Kegiatan pelatihan ini pun dihadiri oleh sekitar 75 orang yang berasal dari berbagai kalangan, dari mulai komunitas lingkungan, pelaku UMKM, pelaku wisata,  Balawista, dan unsur lain di Pemerintahan Daerah. Dalam pelatihan tersebut, para peserta mendapatkan materi tentang konsep pariwisata sirkular yang menekankan prinsip pengurangan sampah, penggunaan kembali, serta pengolahan kembali limbah yang dihasilkan dari aktivitas wisata. 

 


Kepala Dinas Pariwisata Kabupaten Sukabumi, Ali Iskandar, menjelaskan bahwa kerja sama ini melibatkan Asisten Deputi Peningkatan Kapasitas Masyarakat Deputi Bidang Sumber Daya dan Kelembagaan Kementerian Pariwisata Republik Indonesia.


Menurutnya, pariwisata merupakan sebuah ekosistem yang tidak bisa berjalan sendiri. Dengan adanya pelatihan ini, para pelaku wisata mendapatkan tambahan pengetahuan dan pemahaman mengenai pengelolaan destinasi berbasis ekonomi hijau dan ekonomi sirkular. 

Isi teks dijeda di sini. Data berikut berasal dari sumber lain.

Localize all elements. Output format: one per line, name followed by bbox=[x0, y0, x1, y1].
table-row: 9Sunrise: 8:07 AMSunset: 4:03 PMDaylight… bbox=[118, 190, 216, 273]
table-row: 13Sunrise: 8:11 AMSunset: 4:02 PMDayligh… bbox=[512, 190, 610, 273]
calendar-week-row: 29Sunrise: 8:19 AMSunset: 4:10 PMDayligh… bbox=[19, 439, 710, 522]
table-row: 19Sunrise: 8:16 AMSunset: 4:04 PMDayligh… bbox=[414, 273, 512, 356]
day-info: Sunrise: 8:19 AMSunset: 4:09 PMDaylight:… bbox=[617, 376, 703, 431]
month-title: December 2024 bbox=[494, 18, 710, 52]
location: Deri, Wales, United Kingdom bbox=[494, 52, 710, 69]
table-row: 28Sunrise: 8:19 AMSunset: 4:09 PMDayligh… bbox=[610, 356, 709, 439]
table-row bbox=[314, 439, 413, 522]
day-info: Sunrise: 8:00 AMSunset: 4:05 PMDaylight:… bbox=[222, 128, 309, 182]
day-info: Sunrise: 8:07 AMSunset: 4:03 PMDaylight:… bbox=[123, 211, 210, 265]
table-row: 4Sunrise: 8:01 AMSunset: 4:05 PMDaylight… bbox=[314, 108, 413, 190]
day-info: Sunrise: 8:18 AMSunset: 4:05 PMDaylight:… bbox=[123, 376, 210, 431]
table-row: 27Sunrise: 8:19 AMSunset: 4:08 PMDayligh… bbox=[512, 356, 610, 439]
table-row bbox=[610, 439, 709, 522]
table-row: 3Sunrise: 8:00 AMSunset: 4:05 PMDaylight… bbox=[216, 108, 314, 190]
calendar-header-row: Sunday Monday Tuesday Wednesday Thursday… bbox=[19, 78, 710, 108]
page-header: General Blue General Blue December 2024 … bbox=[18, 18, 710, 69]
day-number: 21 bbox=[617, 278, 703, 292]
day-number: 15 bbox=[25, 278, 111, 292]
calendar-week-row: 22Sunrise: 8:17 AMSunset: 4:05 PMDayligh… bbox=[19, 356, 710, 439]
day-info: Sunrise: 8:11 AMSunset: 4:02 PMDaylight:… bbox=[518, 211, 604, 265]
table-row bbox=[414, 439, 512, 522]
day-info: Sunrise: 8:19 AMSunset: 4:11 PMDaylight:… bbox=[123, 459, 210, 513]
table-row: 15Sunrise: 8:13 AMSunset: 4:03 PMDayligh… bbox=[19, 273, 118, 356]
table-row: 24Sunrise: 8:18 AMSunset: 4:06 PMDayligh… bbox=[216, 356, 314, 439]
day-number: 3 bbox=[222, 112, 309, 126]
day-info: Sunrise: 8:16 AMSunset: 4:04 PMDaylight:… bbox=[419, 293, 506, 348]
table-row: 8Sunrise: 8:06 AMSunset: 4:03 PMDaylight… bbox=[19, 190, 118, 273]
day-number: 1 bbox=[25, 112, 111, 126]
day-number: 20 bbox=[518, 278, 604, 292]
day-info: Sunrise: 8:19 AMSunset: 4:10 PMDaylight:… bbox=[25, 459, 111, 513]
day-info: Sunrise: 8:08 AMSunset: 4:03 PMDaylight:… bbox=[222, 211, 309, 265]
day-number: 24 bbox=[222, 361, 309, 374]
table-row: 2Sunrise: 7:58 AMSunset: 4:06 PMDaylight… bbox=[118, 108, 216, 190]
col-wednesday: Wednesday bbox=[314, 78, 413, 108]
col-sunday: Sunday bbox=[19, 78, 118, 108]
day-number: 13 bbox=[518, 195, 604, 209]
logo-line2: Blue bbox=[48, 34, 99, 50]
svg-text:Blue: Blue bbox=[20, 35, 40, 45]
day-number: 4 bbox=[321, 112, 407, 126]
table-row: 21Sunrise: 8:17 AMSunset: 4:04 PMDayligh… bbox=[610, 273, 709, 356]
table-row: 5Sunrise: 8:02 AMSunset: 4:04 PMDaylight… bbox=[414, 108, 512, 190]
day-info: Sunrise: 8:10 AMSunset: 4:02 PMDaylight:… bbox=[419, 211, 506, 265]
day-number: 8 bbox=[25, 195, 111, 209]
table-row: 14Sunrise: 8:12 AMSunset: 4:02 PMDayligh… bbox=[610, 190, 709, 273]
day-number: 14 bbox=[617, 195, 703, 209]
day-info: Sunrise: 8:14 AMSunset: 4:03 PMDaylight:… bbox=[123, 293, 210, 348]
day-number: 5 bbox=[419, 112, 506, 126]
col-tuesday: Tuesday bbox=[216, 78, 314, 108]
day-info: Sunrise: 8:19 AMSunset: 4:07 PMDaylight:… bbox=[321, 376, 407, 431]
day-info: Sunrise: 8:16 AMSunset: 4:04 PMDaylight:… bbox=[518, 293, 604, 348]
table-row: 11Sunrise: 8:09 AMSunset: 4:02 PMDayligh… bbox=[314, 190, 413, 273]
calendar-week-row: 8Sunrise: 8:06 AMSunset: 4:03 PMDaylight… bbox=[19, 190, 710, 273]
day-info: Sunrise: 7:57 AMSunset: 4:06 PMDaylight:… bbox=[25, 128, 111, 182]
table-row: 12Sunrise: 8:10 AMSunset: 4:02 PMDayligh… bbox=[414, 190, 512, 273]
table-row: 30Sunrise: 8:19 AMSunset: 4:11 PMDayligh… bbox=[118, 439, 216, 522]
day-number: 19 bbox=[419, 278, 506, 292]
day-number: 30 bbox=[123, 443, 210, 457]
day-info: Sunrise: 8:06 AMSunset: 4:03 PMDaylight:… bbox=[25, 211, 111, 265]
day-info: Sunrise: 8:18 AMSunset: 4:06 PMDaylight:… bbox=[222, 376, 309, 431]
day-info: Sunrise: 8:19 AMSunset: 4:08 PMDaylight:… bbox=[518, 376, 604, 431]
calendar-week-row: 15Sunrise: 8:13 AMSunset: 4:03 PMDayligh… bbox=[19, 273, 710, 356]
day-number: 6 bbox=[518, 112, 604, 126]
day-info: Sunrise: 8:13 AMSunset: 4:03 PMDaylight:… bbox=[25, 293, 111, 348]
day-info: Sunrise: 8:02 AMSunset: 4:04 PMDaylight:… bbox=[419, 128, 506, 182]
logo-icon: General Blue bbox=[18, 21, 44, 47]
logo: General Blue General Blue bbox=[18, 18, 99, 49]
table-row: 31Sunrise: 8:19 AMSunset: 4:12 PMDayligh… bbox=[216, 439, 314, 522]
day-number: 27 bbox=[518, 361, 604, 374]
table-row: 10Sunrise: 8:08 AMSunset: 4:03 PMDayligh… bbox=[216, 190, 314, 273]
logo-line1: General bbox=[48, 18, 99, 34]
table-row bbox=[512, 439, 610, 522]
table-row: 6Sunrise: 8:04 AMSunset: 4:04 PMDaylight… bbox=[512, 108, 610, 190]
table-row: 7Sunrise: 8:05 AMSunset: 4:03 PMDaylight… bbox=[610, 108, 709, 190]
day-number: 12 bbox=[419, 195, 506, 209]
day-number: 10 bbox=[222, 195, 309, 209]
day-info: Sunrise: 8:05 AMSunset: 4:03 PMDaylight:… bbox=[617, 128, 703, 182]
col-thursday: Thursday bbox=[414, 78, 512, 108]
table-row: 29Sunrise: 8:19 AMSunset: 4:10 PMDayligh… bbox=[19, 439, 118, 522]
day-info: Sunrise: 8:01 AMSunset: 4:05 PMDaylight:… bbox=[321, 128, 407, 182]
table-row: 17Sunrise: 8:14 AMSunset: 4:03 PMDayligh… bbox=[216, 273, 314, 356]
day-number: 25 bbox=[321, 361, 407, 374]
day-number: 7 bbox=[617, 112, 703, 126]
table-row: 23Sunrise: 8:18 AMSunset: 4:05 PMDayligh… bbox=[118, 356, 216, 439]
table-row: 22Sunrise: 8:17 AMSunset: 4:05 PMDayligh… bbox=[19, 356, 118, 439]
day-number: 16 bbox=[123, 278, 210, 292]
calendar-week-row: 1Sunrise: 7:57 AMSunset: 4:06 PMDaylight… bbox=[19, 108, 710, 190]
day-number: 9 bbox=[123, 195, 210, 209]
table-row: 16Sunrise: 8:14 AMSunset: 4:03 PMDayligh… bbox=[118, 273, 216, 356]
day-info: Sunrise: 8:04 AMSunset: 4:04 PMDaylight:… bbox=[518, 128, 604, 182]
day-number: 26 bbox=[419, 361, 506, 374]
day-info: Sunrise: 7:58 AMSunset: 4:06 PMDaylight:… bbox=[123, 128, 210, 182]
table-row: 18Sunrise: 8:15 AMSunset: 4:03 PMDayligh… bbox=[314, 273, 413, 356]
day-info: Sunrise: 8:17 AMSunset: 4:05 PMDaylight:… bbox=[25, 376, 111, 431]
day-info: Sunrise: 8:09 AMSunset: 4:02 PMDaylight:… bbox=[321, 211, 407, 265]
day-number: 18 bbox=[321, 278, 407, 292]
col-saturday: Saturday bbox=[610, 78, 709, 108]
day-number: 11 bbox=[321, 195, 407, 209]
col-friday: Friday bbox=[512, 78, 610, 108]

"Kerjasama dengan Pemerintah Pusat menjadi landasan penting untuk menerapkan konsep pariwisata yang lebih baik dan sesuai dengan standar nasional. Pelatihan ini merupakan wujud komitmen kita untuk mengembangkan pariwisata Sukabumi secara berkelanjutan," ujarnya.

 

Turut hadir dan menjadi narasumber utama pada kegiatan tersebut adalah Adyatama Kepariwisataan dan Ekonomi Kreatif Kementerian Pariwisata Rita Fariza Hanividya. Dalam paparannya, ia menekankan pentingnya mengintegrasikan prinsip ekonomi sirkular dalam pengelolaan pariwisata.


"Pariwisata sirkular bukan hanya tentang mengurangi dampak lingkungan, tetapi juga tentang menciptakan siklus ekonomi yang menguntungkan semua pihak, mulai dari pelaku usaha hingga masyarakat lokal," jelas Rita Fariza Hanividya.


Selain itu, Anggota Komisi VII DPR RI Iman Adinugraha juga turut mendukung dan menghadiri kegiatan pelatihan ini. Sebagai perwakilan rakyat dari daerah pemilihan Sukabumi, ia menyampaikan bahwa program semacam ini akan menjadi dorongan besar bagi perkembangan pariwisata daerah. "Kita akan terus mendorong dan mendukung setiap langkah yang bertujuan untuk meningkatkan kualitas pariwisata Sukabumi dan memberikan manfaat nyata bagi masyarakat," ucap Iman Adinugraha.

 

Pelatihan dengan tema "Mengurangi, Menggunakan Kembali, dan Menghasilkan" menyajikan materi tentang pengelolaan sumber daya yang optimal, pemanfaatan limbah menjadi produk bernilai tambah, serta penerapan prinsip ramah lingkungan di berbagai sektor pariwisata. Peserta pelatihan terdiri dari pengelola akomodasi, pengusaha usaha wisata, dan perwakilan komunitas lokal dari berbagai wilayah di Kabupaten Sukabumi.

 

Setelah pelatihan, Dinas Pariwisata Kabupaten Sukabumi berencana untuk mengimplementasikan hasil kegiatan ini dengan mengembangkan beberapa destinasi unggulan berbasis pariwisata sirkular, antara lain kawasan Ciletuh-Palabuhanratu UNESCO Global Geopark dan beberapa pantai ikonik di daerah. Selain itu, juga akan dilakukan kerja sama dengan pihak transportasi untuk mendukung paket wisata berkelanjutan melalui program West Java Traincation.

 

"Kita berharap melalui pelatihan ini, Sukabumi dapat menjadi contoh destinasi pariwisata sirkular yang sukses di Jawa Barat. Dengan dukungan Pemerintah Pusat dan kerja sama semua pihak, kita yakin dapat mewujudkan pariwisata yang berkualitas, lestari, dan memberdayakan masyarakat, menuju Sukabumi yang Mubarokah", tutup Ali Iskandar.